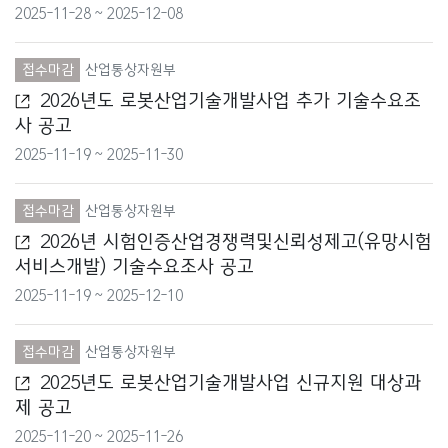
방위사업청
2025-11-28 ~ 2025-12-08
법무부
접수마감
산업통상자원부
법제처
2026년도 로봇산업기술개발사업 추가 기술수요조
사 공고
농림축산식품부
2025-11-19 ~ 2025-11-30
농촌진흥청
접수마감
산업통상자원부
다부처
2026년 시험인증산업경쟁력및신뢰성제고(유망시험
서비스개발) 기술수요조사 공고
보건복지부
2025-11-19 ~ 2025-12-10
산림청
접수마감
산업통상자원부
소방청
2025년도 로봇산업기술개발사업 신규지원 대상과
제 공고
식품의약품안전처
2025-11-20 ~ 2025-11-26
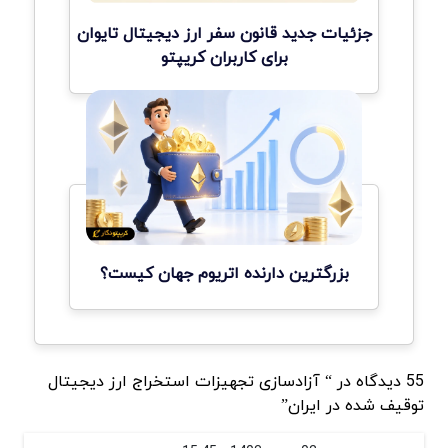
جزئیات جدید قانون سفر ارز دیجیتال تایوان
برای کاربران کریپتو
بزرگترین دارنده اتریوم جهان کیست؟
55 دیدگاه در “ آزادسازی تجهیزات استخراج ارز دیجیتال
توقیف شده در ایران”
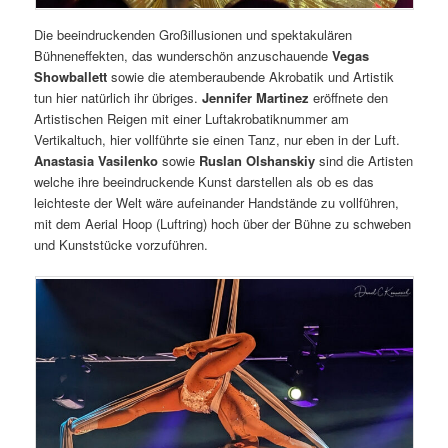
Die beeindruckenden Großillusionen und spektakulären
Bühneneffekten, das wunderschön anzuschauende
Vegas
Showballett
sowie die atemberaubende Akrobatik und Artistik
tun hier natürlich ihr übriges.
Jennifer Martinez
eröffnete den
Artistischen Reigen mit einer Luftakrobatiknummer am
Vertikaltuch, hier vollführte sie einen Tanz, nur eben in der Luft.
Anastasia Vasilenko
sowie
Ruslan Olshanskiy
sind die Artisten
welche ihre beeindruckende Kunst darstellen als ob es das
leichteste der Welt wäre aufeinander Handstände zu vollführen,
mit dem Aerial Hoop (Luftring) hoch über der Bühne zu schweben
und Kunststücke vorzuführen.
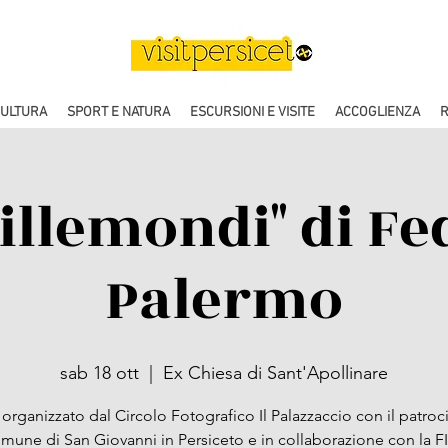
CULTURA
SPORT E NATURA
ESCURSIONI E VISITE
ACCOGLIENZA
R
Millemondi" di Fe
Palermo
sab 18 ott
  |  
Ex Chiesa di Sant'Apollinare
organizzato dal Circolo Fotografico Il Palazzaccio con il patroc
mune di San Giovanni in Persiceto e in collaborazione con la F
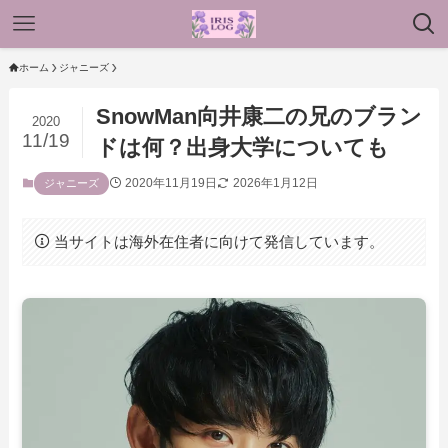
ホーム
ジャニーズ
SnowMan向井康二の兄のブラン
2020
11/19
ドは何？出身大学についても
2020年11月19日
2026年1月12日
ジャニーズ
当サイトは海外在住者に向けて発信しています。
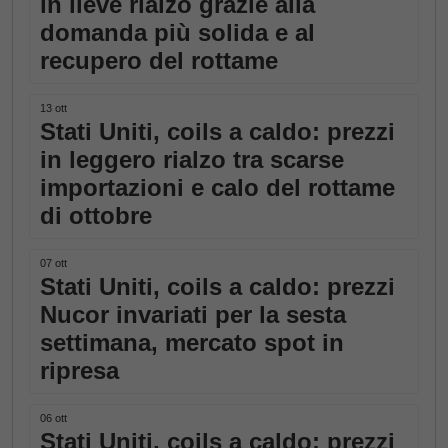
in lieve rialzo grazie alla
domanda più solida e al
recupero del rottame
13 ott
Stati Uniti, coils a caldo: prezzi
in leggero rialzo tra scarse
importazioni e calo del rottame
di ottobre
07 ott
Stati Uniti, coils a caldo: prezzi
Nucor invariati per la sesta
settimana, mercato spot in
ripresa
06 ott
Stati Uniti, coils a caldo: prezzi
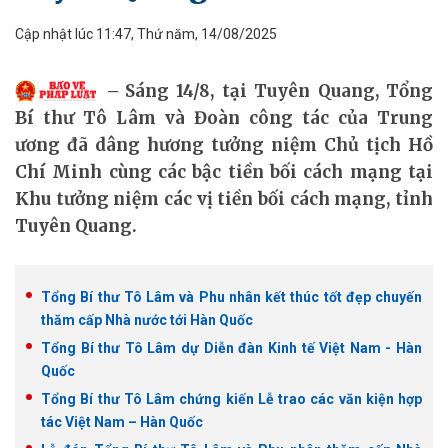
Cập nhật lúc 11:47, Thứ năm, 14/08/2025
Sáng 14/8, tại Tuyên Quang, Tổng
Bí thư Tô Lâm và Đoàn công tác của Trung
ương đã dâng hương tưởng niệm Chủ tịch Hồ
Chí Minh cùng các bậc tiền bối cách mạng tại
Khu tưởng niệm các vị tiền bối cách mạng, tỉnh
Tuyên Quang.
Tổng Bí thư Tô Lâm và Phu nhân kết thúc tốt đẹp chuyến
thăm cấp Nhà nước tới Hàn Quốc
Tổng Bí thư Tô Lâm dự Diễn đàn Kinh tế Việt Nam - Hàn
Quốc
Tổng Bí thư Tô Lâm chứng kiến Lễ trao các văn kiện hợp
tác Việt Nam – Hàn Quốc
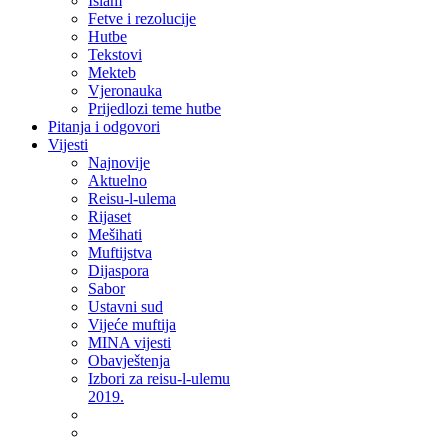
Islam
Fetve i rezolucije
Hutbe
Tekstovi
Mekteb
Vjeronauka
Prijedlozi teme hutbe
Pitanja i odgovori
Vijesti
Najnovije
Aktuelno
Reisu-l-ulema
Rijaset
Mešihati
Muftijstva
Dijaspora
Sabor
Ustavni sud
Vijeće muftija
MINA vijesti
Obavještenja
Izbori za reisu-l-ulemu
2019.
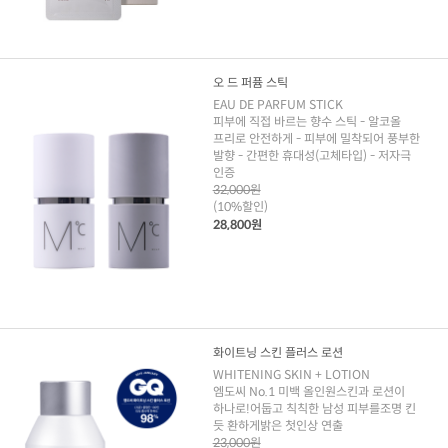
오 드 퍼퓸 스틱
EAU DE PARFUM STICK
피부에 직접 바르는 향수 스틱 - 알코올
프리로 안전하게 - 피부에 밀착되어 풍부한
발향 - 간편한 휴대성(고체타입) - 저자극
인증
32,000원
(10%할인)
28,800원
화이트닝 스킨 플러스 로션
WHITENING SKIN + LOTION
엠도씨 No.1 미백 올인원스킨과 로션이
하나로!어둡고 칙칙한 남성 피부를조명 킨
듯 환하게밝은 첫인상 연출
23,000원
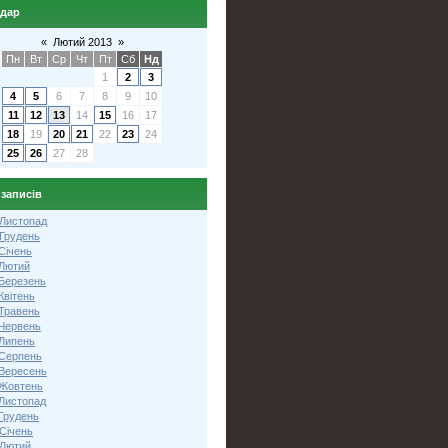
ндар
«
Лютий 2013
»
Пн
Вт
Ср
Чт
Пт
Сб
Нд
1
2
3
4
5
6
7
8
9
10
11
12
13
14
15
16
17
18
19
20
21
22
23
24
25
26
27
28
 записів
 Листопад
 Грудень
Січень
 Лютий
 Березень
Квітень
 Травень
 Червень
 Липень
 Серпень
 Вересень
 Жовтень
 Листопад
Грудень
Січень
 Лютий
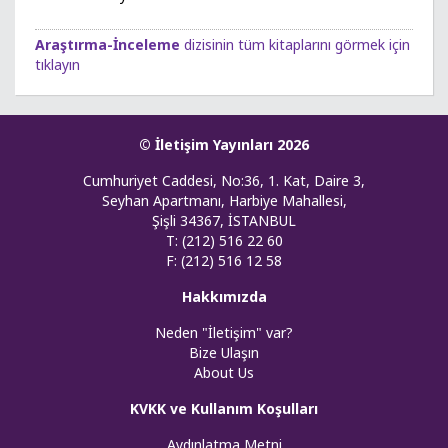
Araştırma-İnceleme
dizisinin tüm kitaplarını görmek için
tıklayın
© İletişim Yayınları 2026
Cumhuriyet Caddesi, No:36, 1. Kat, Daire 3,
Seyhan Apartmanı, Harbiye Mahallesi,
Şişli 34367, İSTANBUL
T: (212) 516 22 60
F: (212) 516 12 58
Hakkımızda
Neden "İletişim" var?
Bize Ulaşın
About Us
KVKK ve Kullanım Koşulları
Aydınlatma Metni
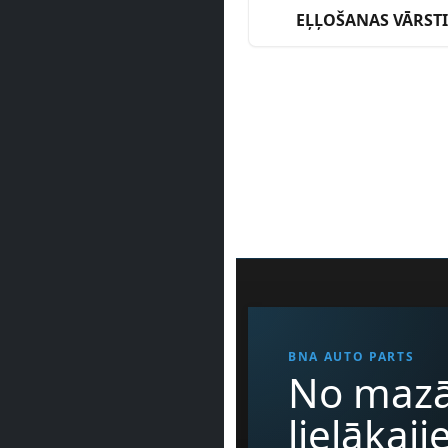
EĻĻOŠANAS VĀRSTI
BNA AUTO PARTS
No mazā
lielākaj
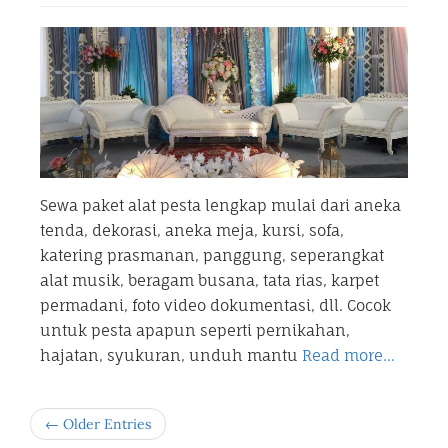
Sewa paket alat pesta lengkap mulai dari aneka
tenda, dekorasi, aneka meja, kursi, sofa,
katering prasmanan, panggung, seperangkat
alat musik, beragam busana, tata rias, karpet
permadani, foto video dokumentasi, dll. Cocok
untuk pesta apapun seperti pernikahan,
hajatan, syukuran, unduh mantu
Read more…
← Older Entries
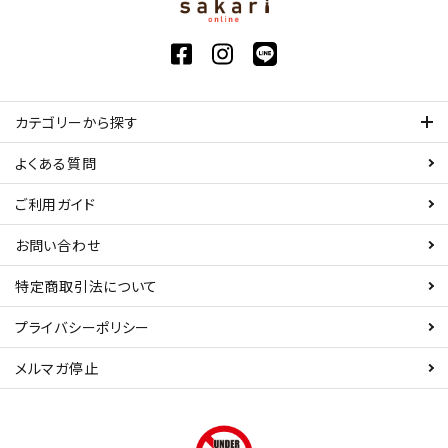
カテゴリーから探す
よくある質問
ご利用ガイド
お問い合わせ
特定商取引法について
プライバシーポリシー
メルマガ停止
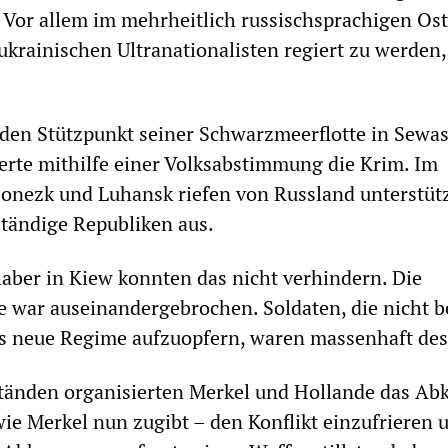
. Vor allem im mehrheitlich russischsprachigen Ost
ukrainischen Ultranationalisten regiert zu werden,
den Stützpunkt seiner Schwarzmeerflotte in Sewa
ierte mithilfe einer Volksabstimmung die Krim. Im
onezk und Luhansk riefen von Russland unterstüt
ständige Republiken aus.
ber in Kiew konnten das nicht verhindern. Die
 war auseinandergebrochen. Soldaten, die nicht b
as neue Regime aufzuopfern, waren massenhaft dese
tänden organisierten Merkel und Hollande das 
ie Merkel nun zugibt – den Konflikt einzufrieren 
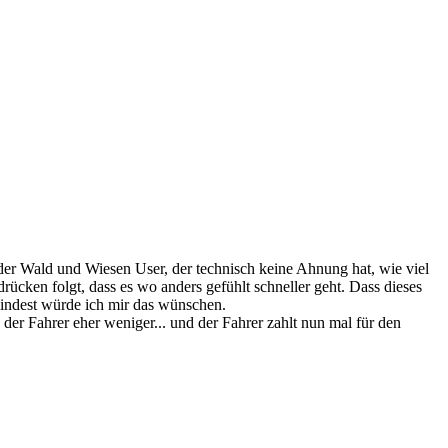
ss der Wald und Wiesen User, der technisch keine Ahnung hat, wie viel
rücken folgt, dass es wo anders gefühlt schneller geht. Dass dieses
umindest würde ich mir das wünschen.
, der Fahrer eher weniger... und der Fahrer zahlt nun mal für den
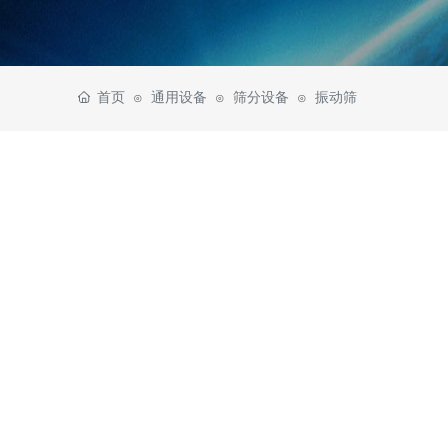
首页
通用设备
筛分设备
振动筛
⊙
⊙
⊙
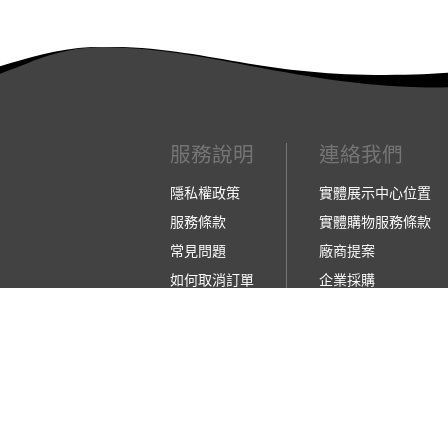
服務說明
連絡我們
隱私權政策
實體展示中心位置
服務條款
實體購物服務條款
常見問題
廠商提案
如何取消訂單
企業採購
如何退換貨
訂閱486電子報
【營業人名稱:包昇股份有限公司】 【統一編號:5
©2026 包昇股份有限公司 版權所有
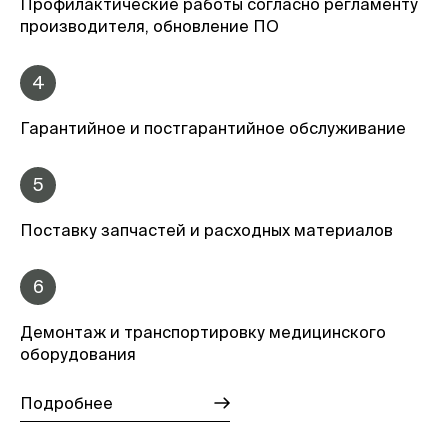
Профилактические работы согласно регламенту
производителя, обновление ПО
4
Гарантийное и постгарантийное обслуживание
5
Поставку запчастей и расходных материалов
6
Демонтаж и транспортировку медицинского
оборудования
Подробнее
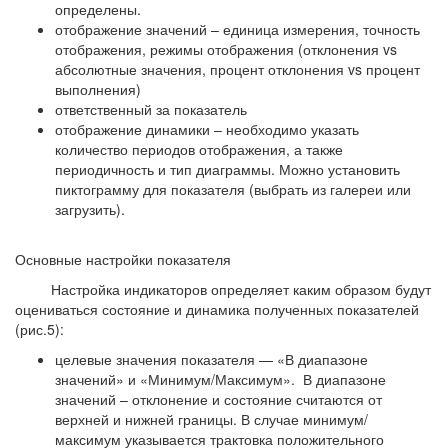
определены.
отображение значений – единица измерения, точность
отображения, режимы отображения (отклонения vs
абсолютные значения, процент отклонения vs процент
выполнения)
ответственный за показатель
отображение динамики – необходимо указать
количество периодов отображения, а также
периодичность и тип диаграммы. Можно установить
пиктограмму для показателя (выбрать из галереи или
загрузить).
Основные настройки показателя
Настройка индикаторов определяет каким образом будут
оцениваться состояние и динамика полученных показателей
(рис.5):
целевые значения показателя — «В диапазоне
значений» и «Минимум/Максимум». В диапазоне
значений – отклонение и состояние считаются от
верхней и нижней границы. В случае минимум/
максимум указывается трактовка положительного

----

» **Activity**:
Show each line from the listing above that includes the word "tưởng".

» **Result for this exercise**:
ương đã dâng hương tưởng niệm Chủ tịch Hồ
Khu tưởng niệm các vị tiền bối cách mạng, tỉnh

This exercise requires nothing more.